In the four related cases we decided today, Cohen v. Commissioner of the Div. of Medical Assistance, ante 399, (1996), we also arrived at a conclusion by a route not urged by the prevailing party, but in those cases we came to the same conclusion as several Superior Court judges and courts in other jurisdictions, while the issue in this case is considered for the first time.
Dissenting Opinion
(dissenting in part, with whom Abrams, J., joins). I see no need in this case to assess the logic or the practicality of the department’s argument. Harold Canter, knowing that his death was imminent, and that his wife, who resided with him in the nursing home and who was certain to receive the substantial asset in the trust, made a purposeful transfer of the asset with the intent to sequester it from the department in connection with his wife’s nursing home expenses. The transfer, therefore, expressly sought to have those expenses assumed by the public through the Medicaid program.

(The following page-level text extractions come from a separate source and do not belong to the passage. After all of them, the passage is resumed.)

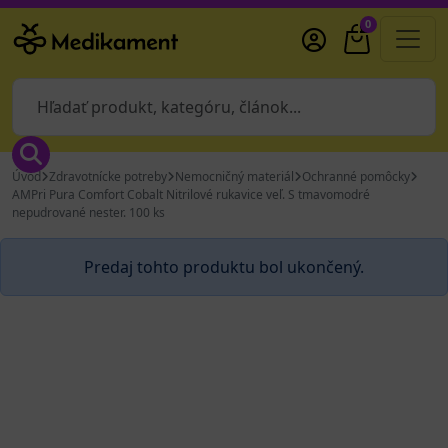
0
Úvod
Zdravotnícke potreby
Nemocničný materiál
Ochranné pomôcky
AMPri Pura Comfort Cobalt Nitrilové rukavice veľ. S tmavomodré
nepudrované nester. 100 ks
Predaj tohto produktu bol ukončený.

Under the department’s regulation that considers assets of spouses who live together “mutually available,” there has been a transfer of an asset or an interest in an asset (differentiation between these terms is not of any real significance in this case) in violation of Medicaid requirements. The department acted properly in rejecting Helen Canter’s application for Medicaid benefits. As a result, I would not impose the case again on the overburdened department and Superior Court, but would simply affirm the judgment in favor of the department.